Exercise brief
In the entries below, find every line with "repairs" and copy it.

··· Data for the task ···

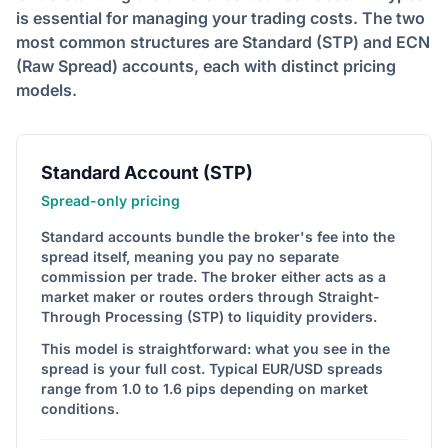
is essential for managing your trading costs. The two
most common structures are Standard (STP) and ECN
(Raw Spread) accounts, each with distinct pricing
models.
Standard Account (STP)
Spread-only pricing
Standard accounts bundle the broker's fee into the
spread itself, meaning you pay no separate
commission per trade. The broker either acts as a
market maker or routes orders through Straight-
Through Processing (STP) to liquidity providers.
This model is straightforward: what you see in the
spread is your full cost. Typical EUR/USD spreads
range from 1.0 to 1.6 pips depending on market
conditions.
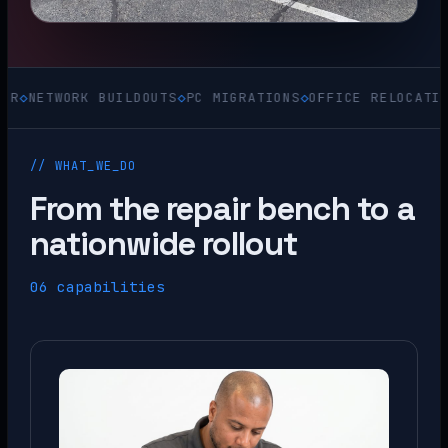
WORK BUILDOUTS
◇
PC MIGRATIONS
◇
OFFICE RELOCATIONS
◇
ACQ
// WHAT_WE_DO
From the repair bench to a
nationwide rollout
06 capabilities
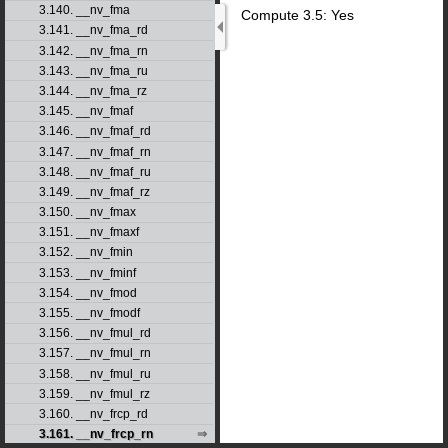
3.140. __nv_fma
Compute 3.5: Yes
3.141. __nv_fma_rd
3.142. __nv_fma_rn
3.143. __nv_fma_ru
3.144. __nv_fma_rz
3.145. __nv_fmaf
3.146. __nv_fmaf_rd
3.147. __nv_fmaf_rn
3.148. __nv_fmaf_ru
3.149. __nv_fmaf_rz
3.150. __nv_fmax
3.151. __nv_fmaxf
3.152. __nv_fmin
3.153. __nv_fminf
3.154. __nv_fmod
3.155. __nv_fmodf
3.156. __nv_fmul_rd
3.157. __nv_fmul_rn
3.158. __nv_fmul_ru
3.159. __nv_fmul_rz
3.160. __nv_frcp_rd
3.161. __nv_frcp_rn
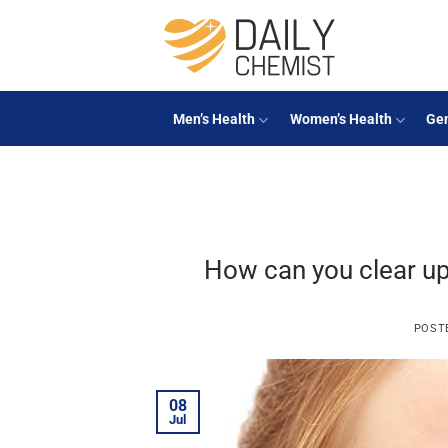
Skip
to
content
Men’s Health
Women’s Health
Gen
How can you clear up
POST
08
Jul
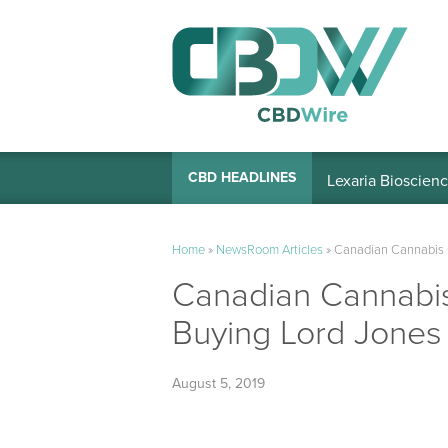
Lexaria Bioscienc
CBD HEADLINES
Home
»
NewsRoom Articles
»
Canadian Cannabis 
Canadian Cannabi
Buying Lord Jones
August 5, 2019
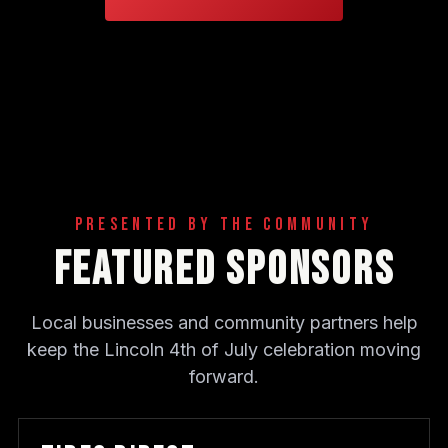
Presented By The Community
Featured Sponsors
Local businesses and community partners help
keep the Lincoln 4th of July celebration moving
forward.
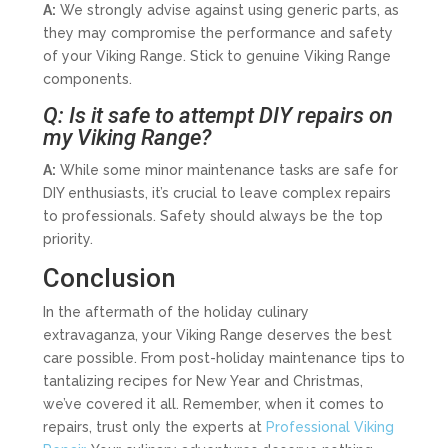
A:
We strongly advise against using generic parts, as
they may compromise the performance and safety
of your Viking Range. Stick to genuine Viking Range
components.
Q: Is it safe to attempt DIY repairs on
my Viking Range?
A:
While some minor maintenance tasks are safe for
DIY enthusiasts, it’s crucial to leave complex repairs
to professionals. Safety should always be the top
priority.
Conclusion
In the aftermath of the holiday culinary
extravaganza, your Viking Range deserves the best
care possible. From post-holiday maintenance tips to
tantalizing recipes for New Year and Christmas,
we’ve covered it all. Remember, when it comes to
repairs, trust only the experts at
Professional Viking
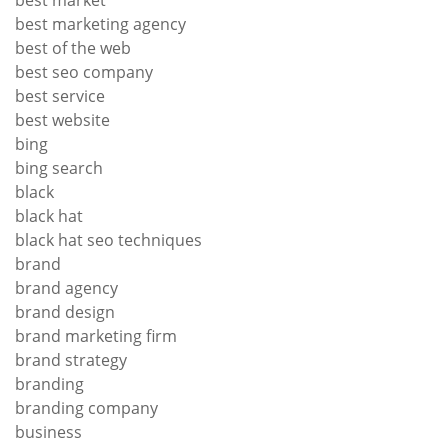
best market
best marketing agency
best of the web
best seo company
best service
best website
bing
bing search
black
black hat
black hat seo techniques
brand
brand agency
brand design
brand marketing firm
brand strategy
branding
branding company
business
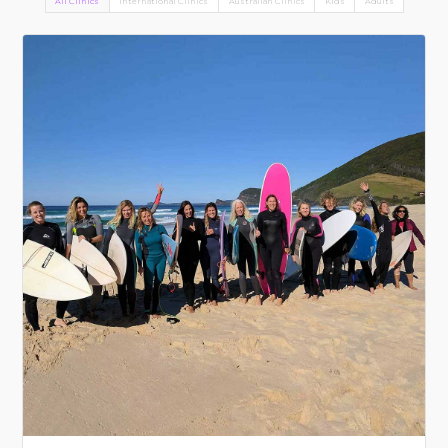
All Clinics
International Clinics
Australian Clinics
Kids
Adults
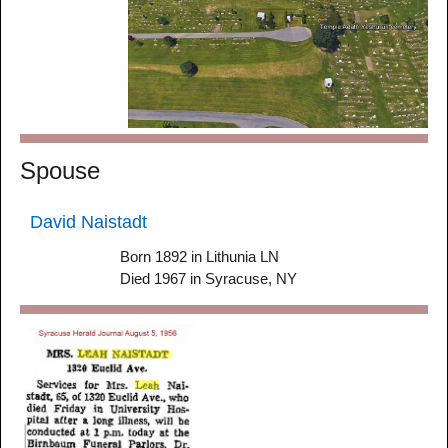
Spouse
David Naistadt
Born 1892 in Lithunia LN
Died 1967 in Syracuse, NY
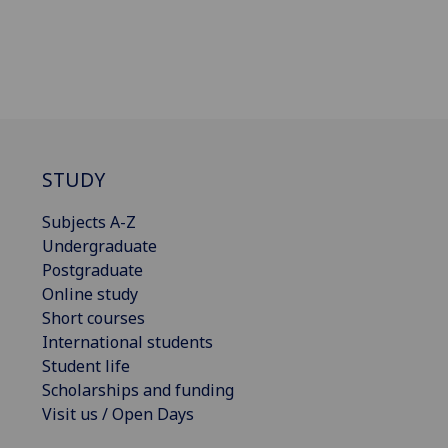
STUDY
Subjects A-Z
Undergraduate
Postgraduate
Online study
Short courses
International students
Student life
Scholarships and funding
Visit us / Open Days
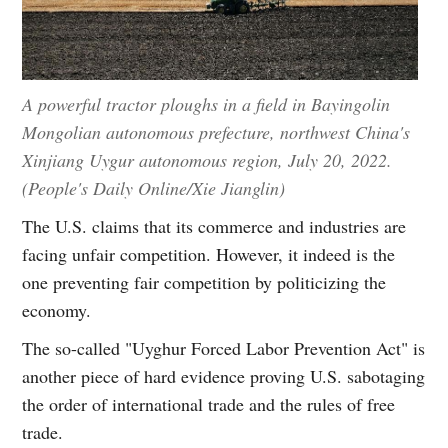
A powerful tractor ploughs in a field in Bayingolin
Mongolian autonomous prefecture, northwest China's
Xinjiang Uygur autonomous region, July 20, 2022.
(People's Daily Online/Xie Jianglin)
The U.S. claims that its commerce and industries are
facing unfair competition. However, it indeed is the
one preventing fair competition by politicizing the
economy.
The so-called "Uyghur Forced Labor Prevention Act" is
another piece of hard evidence proving U.S. sabotaging
the order of international trade and the rules of free
trade.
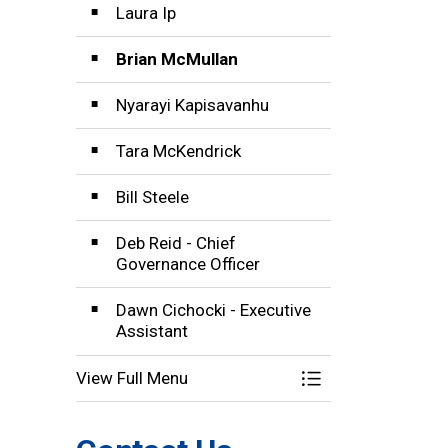
Laura Ip
Brian McMullan
Nyarayi Kapisavanhu
Tara McKendrick
Bill Steele
Deb Reid - Chief
Governance Officer
Dawn Cichocki - Executive
Assistant
View Full Menu
Toggle Menu Boar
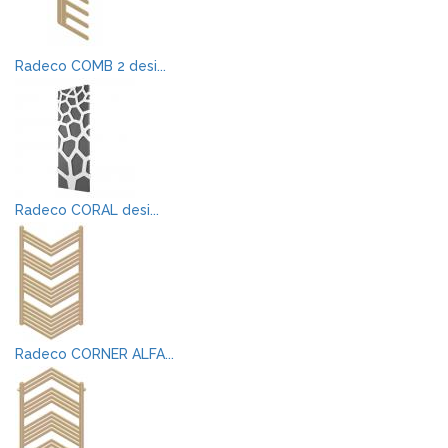
Radeco COMB 2 desi...
Radeco CORAL desi...
Radeco CORNER ALFA...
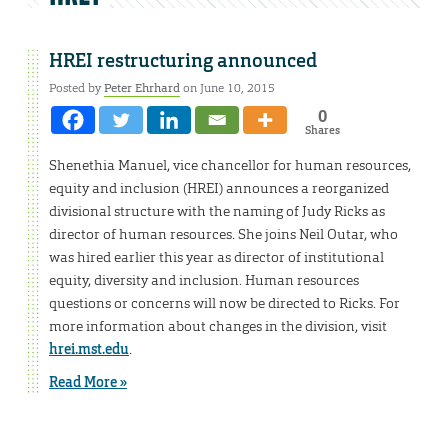
HREI restructuring announced
Posted by
Peter Ehrhard
on June 10, 2015
0
Shares
Shenethia Manuel, vice chancellor for human resources,
equity and inclusion (HREI) announces a reorganized
divisional structure with the naming of Judy Ricks as
director of human resources. She joins Neil Outar, who
was hired earlier this year as director of institutional
equity, diversity and inclusion. Human resources
questions or concerns will now be directed to Ricks. For
more information about changes in the division, visit
hrei.mst.edu
.
Read More »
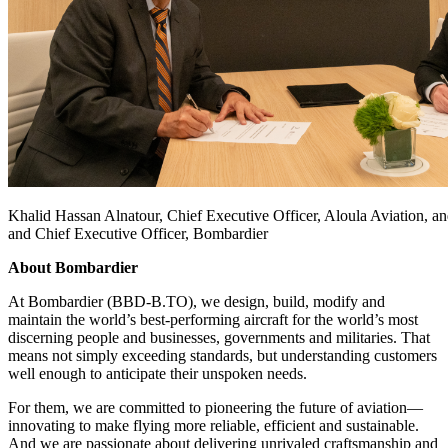
Khalid Hassan Alnatour, Chief Executive Officer, Aloula Aviation, an
and Chief Executive Officer, Bombardier
About Bombardier
At Bombardier (BBD-B.TO), we design, build, modify and
maintain the world’s best-performing aircraft for the world’s most
discerning people and businesses, governments and militaries. That
means not simply exceeding standards, but understanding customers
well enough to anticipate their unspoken needs.
For them, we are committed to pioneering the future of aviation—
innovating to make flying more reliable, efficient and sustainable.
And we are passionate about delivering unrivaled craftsmanship and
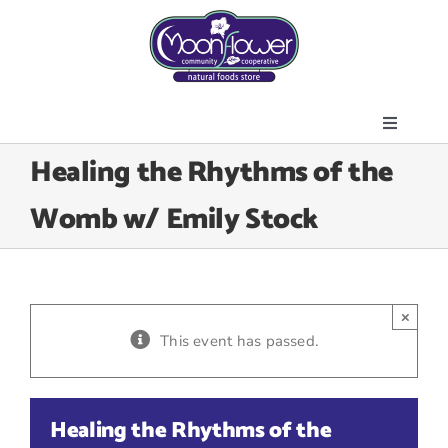
Skip
to
content
Toggle
About Us
Healing the Rhythms of the
Navigati
Store
Womb w/ Emily Stock
Join the Co-op
Upcoming Events
Community Outreach
×
News & Resources
This event has passed.
Contact Us
Today’s Lunch
Healing the Rhythms of the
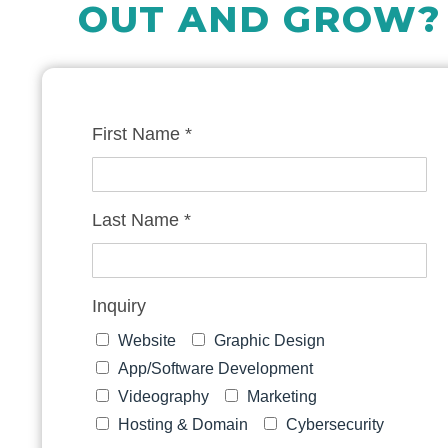
OUT AND GROW?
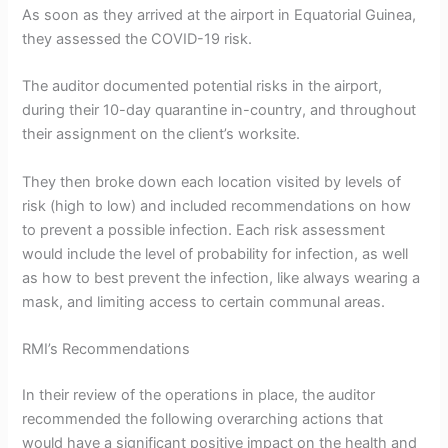
As soon as they arrived at the airport in Equatorial Guinea,
they assessed the COVID-19 risk.
The auditor documented potential risks in the airport,
during their 10-day quarantine in-country, and throughout
their assignment on the client’s worksite.
They then broke down each location visited by levels of
risk (high to low) and included recommendations on how
to prevent a possible infection. Each risk assessment
would include the level of probability for infection, as well
as how to best prevent the infection, like always wearing a
mask, and limiting access to certain communal areas.
RMI’s Recommendations
In their review of the operations in place, the auditor
recommended the following overarching actions that
would have a significant positive impact on the health and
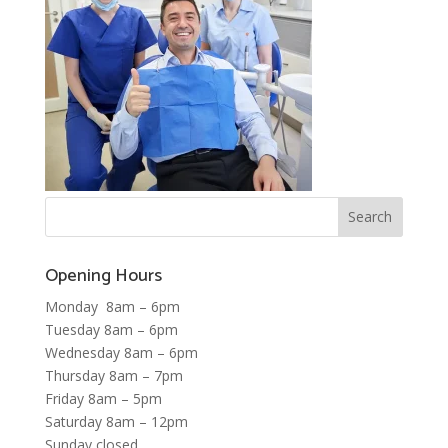
Opening Hours
Monday 8am – 6pm
Tuesday 8am – 6pm
Wednesday 8am – 6pm
Thursday 8am – 7pm
Friday 8am – 5pm
Saturday 8am – 12pm
Sunday closed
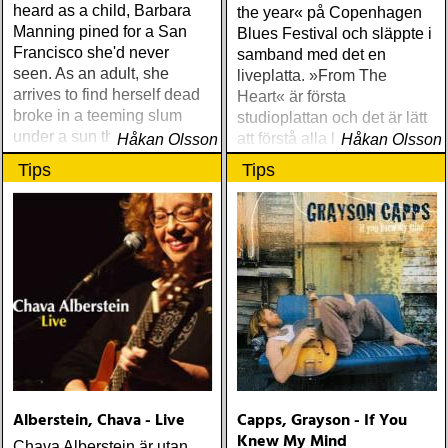
heard as a child, Barbara
the year« på Copenhagen
Manning pined for a San
Blues Festival och släppte i
Francisco she'd never
samband med det en
seen. As an adult, she
liveplatta. »From The
arrives to find herself dead
Heart« är första
broke in a teeming slum
studioplattan och det är lätt
under a sun that never
att förstå alla lovorden
Håkan Olsson
Håkan Olsson
shines
Tips
Tips
Alberstein, Chava - Live
Capps, Grayson - If You
Knew My Mind
Chava Alberstein är utan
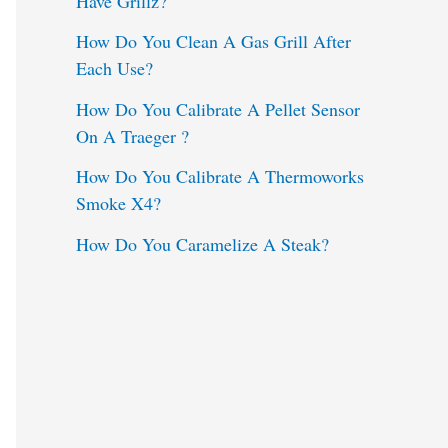
Have Grillz?
o
How Do You Clean A Gas Grill After
Each Use?
r
:
How Do You Calibrate A Pellet Sensor
On A Traeger ?
How Do You Calibrate A Thermoworks
Smoke X4?
How Do You Caramelize A Steak?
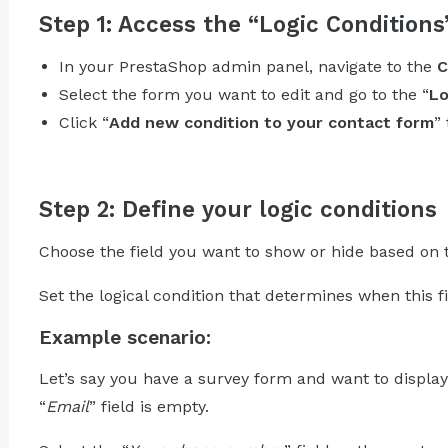
Step 1: Access the “Logic Conditions
In your PrestaShop admin panel, navigate to the
C
Select the form you want to edit and go to the “
Lo
Click “
Add new condition to your contact form
”
Step 2: Define your logic conditions
Choose the field you want to show or hide based on th
Set the logical condition that determines when this fi
Example scenario:
Let’s say you have a survey form and want to display
“
Email
” field is empty.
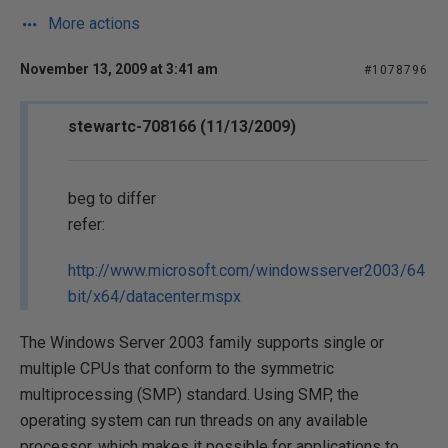
More actions
November 13, 2009 at 3:41 am
#1078796
stewartc-708166 (11/13/2009)
beg to differ
refer:
http://www.microsoft.com/windowsserver2003/64
bit/x64/datacenter.mspx
The Windows Server 2003 family supports single or
multiple CPUs that conform to the symmetric
multiprocessing (SMP) standard. Using SMP, the
operating system can run threads on any available
processor, which makes it possible for applications to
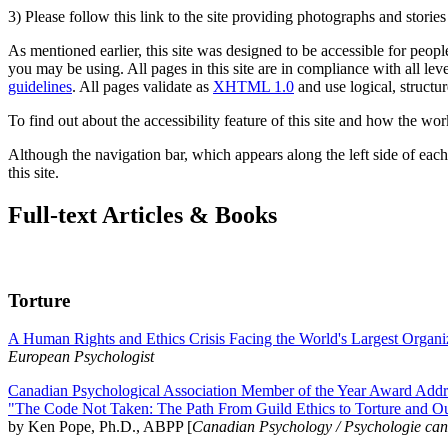
3) Please follow this link to the site providing photographs and storie
As mentioned earlier, this site was designed to be accessible for people
you may be using. All pages in this site are in compliance with all lev
guidelines
. All pages validate as
XHTML 1.0
and use logical, structur
To find out about the accessibility feature of this site and how the wor
Although the navigation bar, which appears along the left side of each 
this site.
Full-text Articles & Books
Torture
A Human Rights and Ethics Crisis Facing the World's Largest Organi
European Psychologist
Canadian Psychological Association Member of the Year Award Addre
"The Code Not Taken: The Path From Guild Ethics to Torture and O
by Ken Pope, Ph.D., ABPP [
Canadian Psychology / Psychologie ca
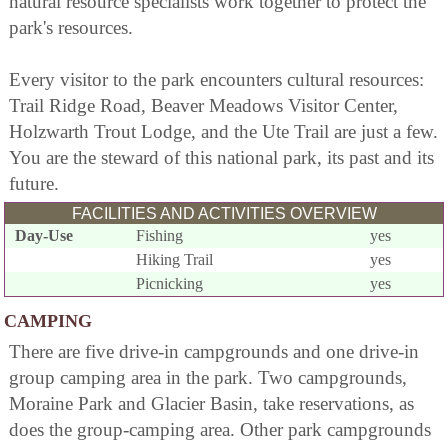
natural resource specialists work together to protect the
park's resources.
Every visitor to the park encounters cultural resources:
Trail Ridge Road, Beaver Meadows Visitor Center,
Holzwarth Trout Lodge, and the Ute Trail are just a few.
You are the steward of this national park, its past and its
future.
FACILITIES AND ACTIVITIES OVERVIEW
Day-Use
Fishing
yes
Hiking Trail
yes
Picnicking
yes
CAMPING
There are five drive-in campgrounds and one drive-in
group camping area in the park. Two campgrounds,
Moraine Park and Glacier Basin, take reservations, as
does the group-camping area. Other park campgrounds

···

Answer area
Q: Is it safe to attempt DIY repairs on
DIY enthusiasts, it’s crucial to leave complex repairs
repairs, trust only the experts at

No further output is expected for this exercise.